Dally snarled, spines bristling on the back of his neck. He pushed back harder than before, and felt the miner stagger. At the edge of the crowd, an officer started towards them.

Then Red stepped out of a building, about ten feet away.

She was part of a small group who all looked around with wide eyes, confused. A trickle of blood ran down from her elbow from a small cut. When she saw Dally made a quiet noise, and sped up to join him.

They didn’t exactly hug - Dally had finally felt the human attention, like a cold bucket of water dumped over him. The two of them just bumped together and drifted back into the crowd, letting it carry them towards the cars.

“Thanks,” he muttered, guilty, as they passed the miner.

“Yep.”

Inside was how he thought; the car was already too full to sit down properly. They slumped over each other, stumbling on ribs in the floor.
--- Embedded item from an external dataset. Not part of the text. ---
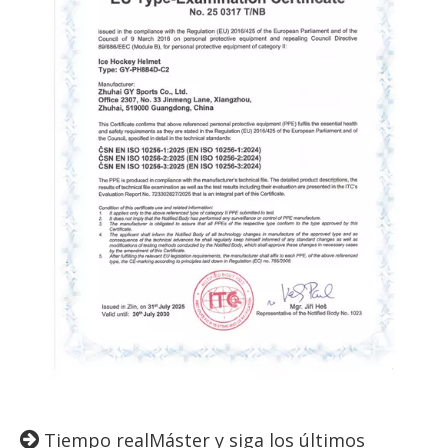

Tiempo real
Máster y siga los últimos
When the door valves shrank closed the only light was stained pink, filtering in through bloody membranes in the ceiling.

“What happened?” Dally muttered, finally putting an arm around Red’s shoulders. She was stiff, but not shaking. Like she was ready to attack something.

She swallowed. “There was a mage in there. He, I don’t know, he did this?” She mimed carefully peeling her third eyelid open with her fingers. “And he took some blood out of my arm, and pulled some hairs out.”

Dally didn’t know what the hell that meant, any more than she did. “You’re okay though?” he asked, feeling stupid.

“I’m okay. Like you said, right?”

The railcar started in a wet hiss of hydraulics, a squeal as the brakes let up. Around them the others groaned, struggling to find a comfortable way to sit or stand on the bare floor. Somewhere on Dally’s left a storm of cursing started. A dim figure was clambering over bodies, tripping, looking gangly even as a silhouette.

Nesette fell down next to them, wedged in the tiny gap between Red and the miner. Their voice was a panicked rasp.

“Dally, did you see Kit get on? Where’s Kit?”